They are still upset no one listened to them. They feel “marginalized.”
Therefore, the disunity.
“There’s disunity because of the marginalization,” says Orman.
Orman adds these grassroots members are also “hyper-sensitized to what’s going on in Ottawa.”
They still mention how they feel Kenney didn’t stand up to Ottawa.
“He didn’t have the guts and he didn’t have the heart to take on Ottawa because he was a feature of Ottawa. That’s where he cut his teeth. For him to take on all of his buddies, that system, didn’t work for him.”
Orman takes a line out of the sports world.
“He lost the dressing room.”
On the other hand, “the people are wanting to get behind Danielle. There is no anti-Danielle out there at all.”
Orman talks about party members also “sick and tired of woke culture” and not happy with the school system and wanting to fight for parental rights.
“They’re really mad,” he says.
This candidate for UCP party president, this former PC cabinet minister who voted Wildrose in 2012 and 2015, says party members must find common ground.

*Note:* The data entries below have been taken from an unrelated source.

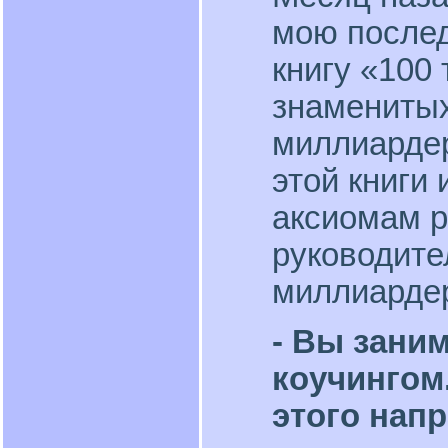
мою после
книгу «100
знаменитых
миллиардер
этой книги 
аксиомам р
руководите
миллиарде
- Вы зани
коучингом
этого нап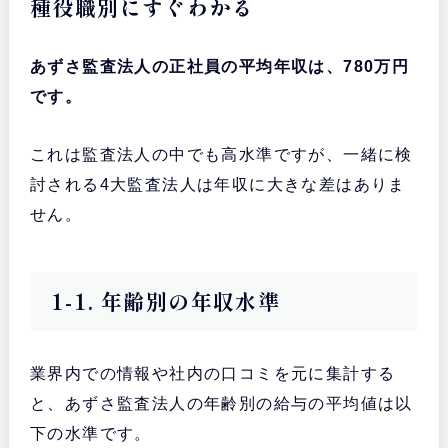
種役職別にすぐわかる
あずさ監査法人の正社員の平均年収は、780万円
です。
これは監査法人の中でも高水準ですが、一緒に検
討される4大監査法人は年収に大きな差はありま
せん。
1-1. 年齢別の年収水準
業界内での情報や社内の口コミを元に集計する
と、あずさ監査法人の年齢別の給与の平均値は以
下の水準です。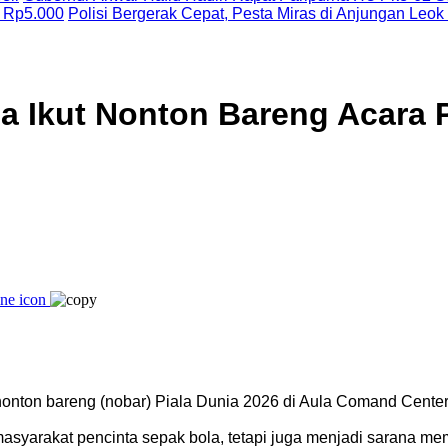
 Rp5.000
Polisi Bergerak Cepat, Pesta Miras di Anjungan Leok
ga Ikut Nonton Bareng Acara 
 nonton bareng (nobar) Piala Dunia 2026 di Aula Comand Center P
 masyarakat pencinta sepak bola, tetapi juga menjadi sarana m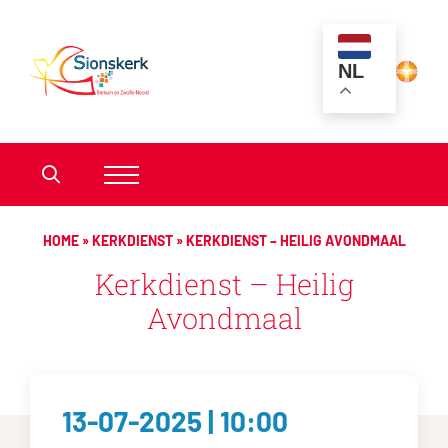
NL
HOME
»
KERKDIENST
»
KERKDIENST – HEILIG AVONDMAAL
Kerkdienst – Heilig
Avondmaal
13-07-2025 | 10:00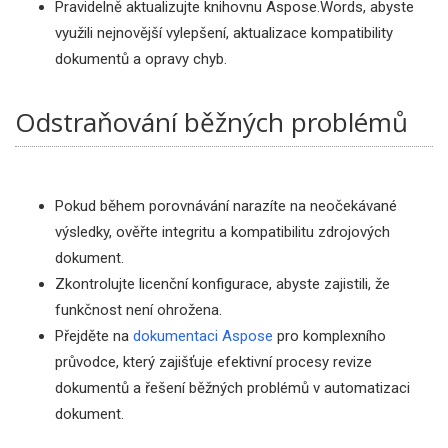
Pravidelně aktualizujte knihovnu Aspose.Words, abyste
využili nejnovější vylepšení, aktualizace kompatibility
dokumentů a opravy chyb.
Odstraňování běžných problémů
Pokud během porovnávání narazíte na neočekávané
výsledky, ověřte integritu a kompatibilitu zdrojových
dokument.
Zkontrolujte licenční konfigurace, abyste zajistili, že
funkčnost není ohrožena.
Přejděte na
dokumentaci Aspose
pro komplexního
průvodce, který zajišťuje efektivní procesy revize
dokumentů a řešení běžných problémů v automatizaci
dokument.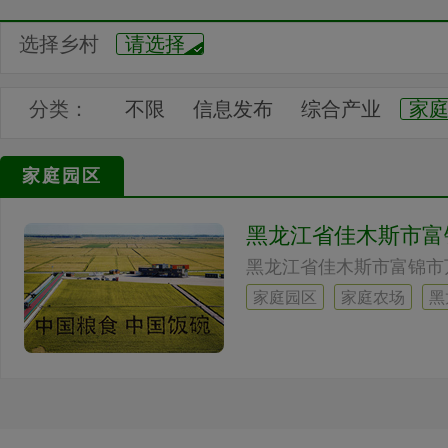
选择乡村
请选择
分类：
不限
信息发布
综合产业
家
劳务服务
技术服务
汇展中心
家庭园区
黑龙江省佳木斯市富锦
黑龙江省佳木斯市富锦市
家庭园区
家庭农场
黑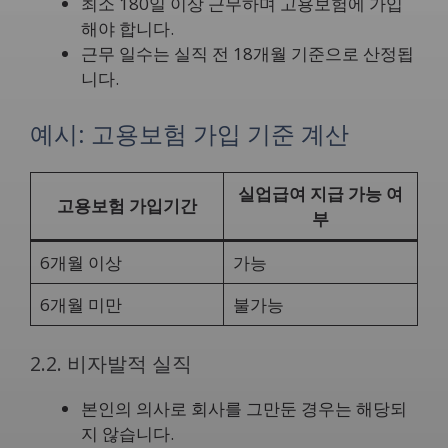
최소 180일 이상 근무하며 고용보험에 가입
해야 합니다.
근무 일수는 실직 전 18개월 기준으로 산정됩
니다.
예시: 고용보험 가입 기준 계산
실업급여 지급 가능 여
고용보험 가입기간
부
6개월 이상
가능
6개월 미만
불가능
2.2. 비자발적 실직
본인의 의사로 회사를 그만둔 경우는 해당되
지 않습니다.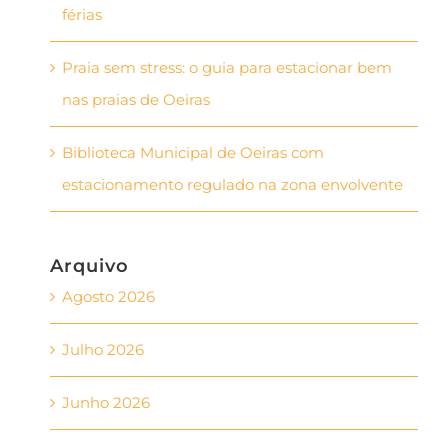
férias
Praia sem stress: o guia para estacionar bem
nas praias de Oeiras
Biblioteca Municipal de Oeiras com
estacionamento regulado na zona envolvente
Arquivo
Agosto 2026
Julho 2026
Junho 2026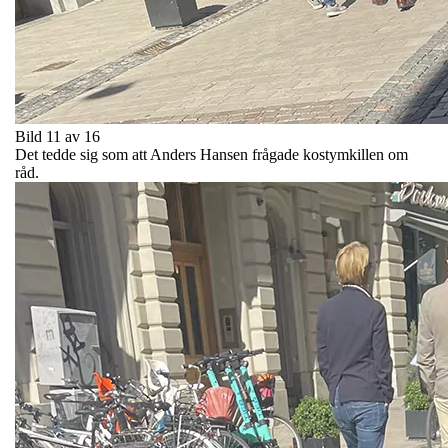
Bild 11 av 16
Det tedde sig som att Anders Hansen frågade kostymkillen om
råd.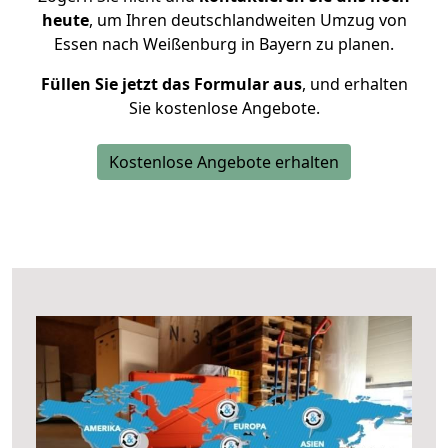
heute
, um Ihren deutschlandweiten Umzug von
Essen nach Weißenburg in Bayern zu planen.
Füllen Sie jetzt das Formular aus
, und erhalten
Sie kostenlose Angebote.
Kostenlose Angebote erhalten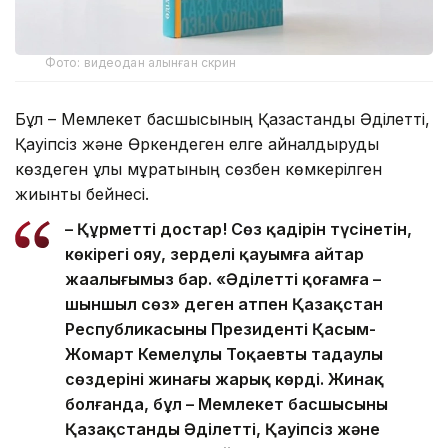
Фото: видеодан алынған скрин
Бұл – Мемлекет басшысының Қазақстанды Әділетті,
Қауіпсіз және Өркендеген елге айналдыруды
көздеген ұлы мұратының сөзбен көмкерілген
жиынтық бейнесі.
– Құрметті достар! Сөз қадірін түсінетін,
көкірегі ояу, зерделі қауымға айтар
жаңалығымыз бар. «Әділетті қоғамға –
шыншыл сөз» деген атпен Қазақстан
Республикасының Президенті Қасым-
Жомарт Кемелұлы Тоқаевтың таңдаулы
сөздерінің жинағы жарық көрді. Жинақ
болғанда, бұл – Мемлекет басшысының
Қазақстанды Әділетті, Қауіпсіз және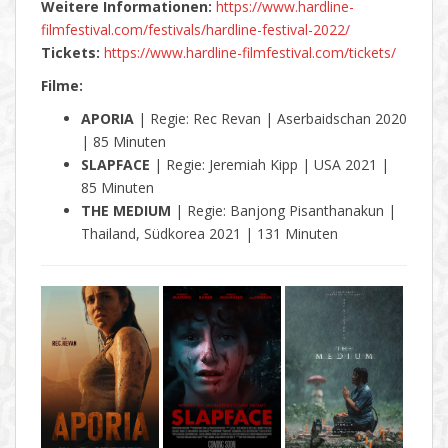
Weitere Informationen:
https://www.hardline-
filmfestival.com/festivals/hardline-festival-2022/
Tickets:
https://www.hardline-filmfestival.com/tickets/
Filme:
APORIA
| Regie: Rec Revan | Aserbaidschan 2020
| 85 Minuten
SLAPFACE
| Regie: Jeremiah Kipp | USA 2021 |
85 Minuten
THE MEDIUM
| Regie: Banjong Pisanthanakun |
Thailand, Südkorea 2021 | 131 Minuten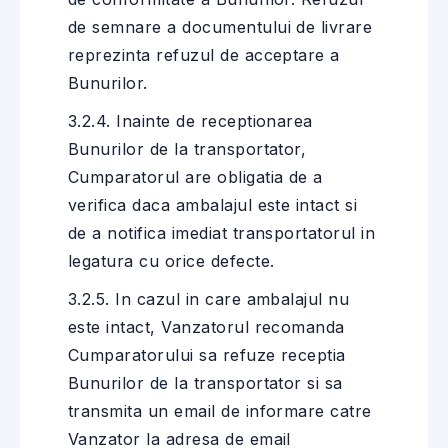
de semnare a documentului de livrare
reprezinta refuzul de acceptare a
Bunurilor.
3.2.4. Inainte de receptionarea
Bunurilor de la transportator,
Cumparatorul are obligatia de a
verifica daca ambalajul este intact si
de a notifica imediat transportatorul in
legatura cu orice defecte.
3.2.5. In cazul in care ambalajul nu
este intact, Vanzatorul recomanda
Cumparatorului sa refuze receptia
Bunurilor de la transportator si sa
transmita un email de informare catre
Vanzator la adresa de email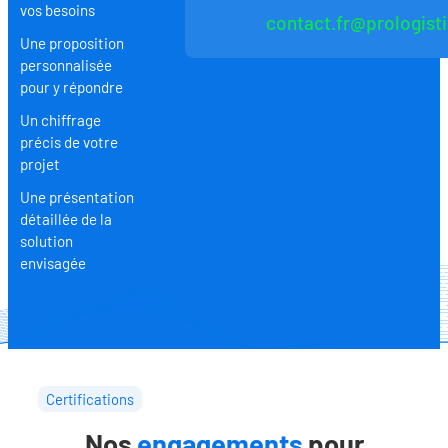
vos besoins
contact.fr@prologist
Une proposition
personnalisée
pour y répondre
Un chiffrage
précis de votre
projet
Une présentation
détaillée de la
solution
envisagée
Certifications
Nos
engagements
pour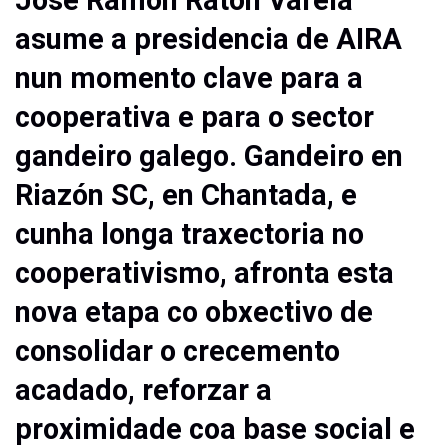
asume a presidencia de AIRA
nun momento clave para a
cooperativa e para o sector
gandeiro galego. Gandeiro en
Riazón SC, en Chantada, e
cunha longa traxectoria no
cooperativismo, afronta esta
nova etapa co obxectivo de
consolidar o crecemento
acadado, reforzar a
proximidade coa base social e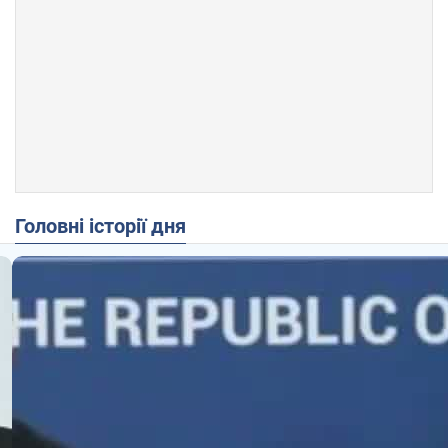
Головні історії дня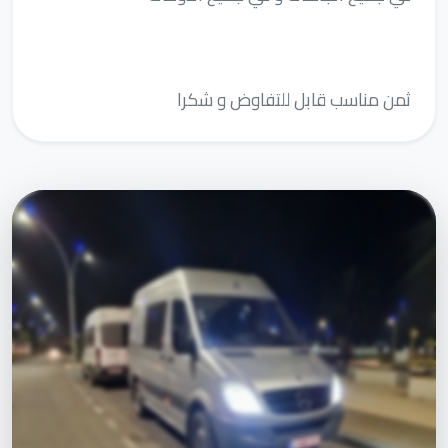
ثمن مناسب قابل للتفاوض و شكرا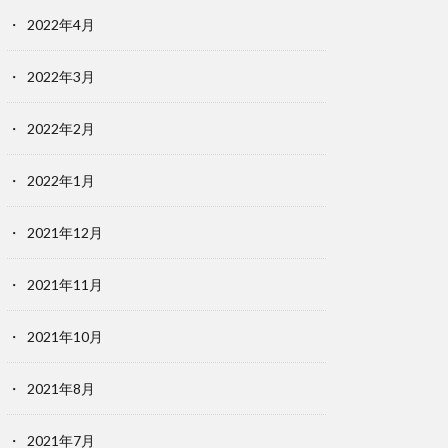
2022年4月
2022年3月
2022年2月
2022年1月
2021年12月
2021年11月
2021年10月
2021年8月
2021年7月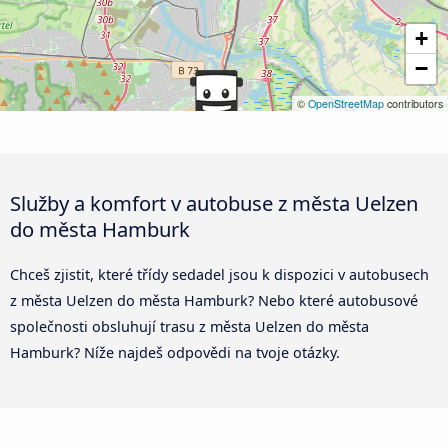
+
−
©
OpenStreetMap
contributors
Služby a komfort v autobuse z města Uelzen
do města Hamburk
Chceš zjistit, které třídy sedadel jsou k dispozici v autobusech
z města Uelzen do města Hamburk? Nebo které autobusové
společnosti obsluhují trasu z města Uelzen do města
Hamburk? Níže najdeš odpovědi na tvoje otázky.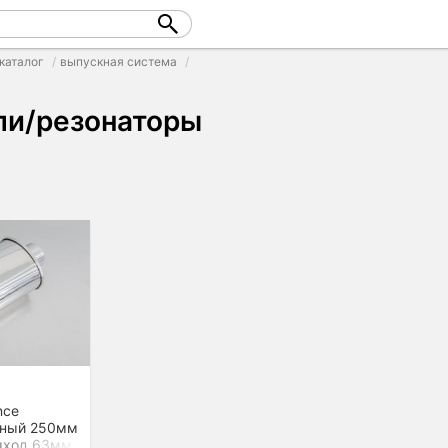
каталог
выпускная система
ли/резонаторы
nce
ьный 250мм
ыход 63мм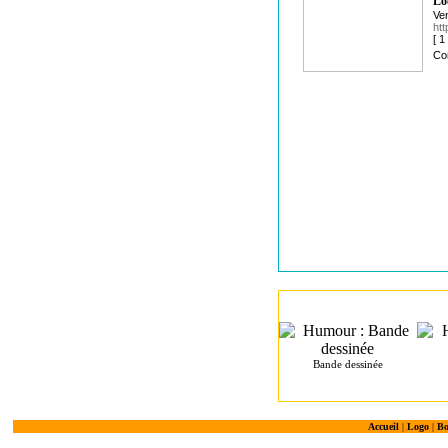
Lo
Ven
htt
[ 
Co
Bande dessinée
Accueil
|
Logo
|
Bo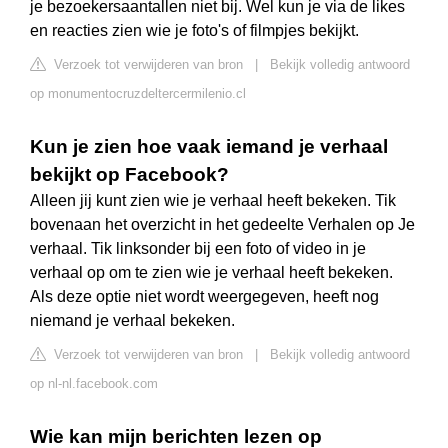
je bezoekersaantallen niet bij. Wel kun je via de likes
en reacties zien wie je foto's of filmpjes bekijkt.
Verzoek tot verwijderen van bron
|
Bekijk volledig antwoord
op monumentocruzdeltercermilenio.cl
Kun je zien hoe vaak iemand je verhaal
bekijkt op Facebook?
Alleen jij kunt zien wie je verhaal heeft bekeken. Tik
bovenaan het overzicht in het gedeelte Verhalen op Je
verhaal. Tik linksonder bij een foto of video in je
verhaal op om te zien wie je verhaal heeft bekeken.
Als deze optie niet wordt weergegeven, heeft nog
niemand je verhaal bekeken.
Verzoek tot verwijderen van bron
|
Bekijk volledig antwoord
op nl-nl.facebook.com
Wie kan mijn berichten lezen op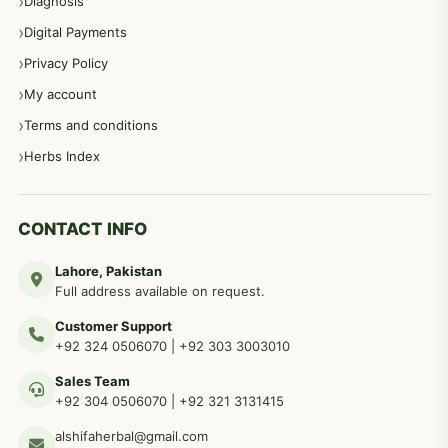
Diagnosis
اعصاب اور پٹھوں کے امراض کےلئے دیسی نسخہ جات
350
Digital Payments
Privacy Policy
عورتوں کے امراض کےلئے مختلف دیسی نسخہ جات
334
My account
Terms and conditions
مردانہ طاقت مردانہ ٹائمنگ مردانہ کمزوری کے لیے نسخہ جات
281
Herbs Index
دماغی امراض کےلئے مختلف دیسی نسخہ جات
277
CONTACT INFO
Lahore, Pakistan
مردوں کے خاص امراض کے بے شمار دیسی نسخے
267
Full address available on request.
Customer Support
عضو خاص کےلئے طلاء، مالش دیسی علاج
+92 324 0506070
|
+92 303 3003010
263
Sales Team
+92 304 0506070
|
+92 321 3131415
جلد کے امراض کےلئے مختلف دیسی نسخہ جات
238
alshifaherbal@gmail.com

And that starts with a focus on beating the NDP again and realizing the UCP has to act as a blended family and look like a big-tent party with a wide range of people.
What don’t party members like about the NDP?
“Everything. There’s not one thing they like about the NDP. Me neither,” says Orman, who believes if the UCP doesn’t become united, the NDP could win.
The veteran political player looks back to the recent ballot battle.
“It was a near-miss, man. It was a near-miss. We were a handful of votes away from losing the election.”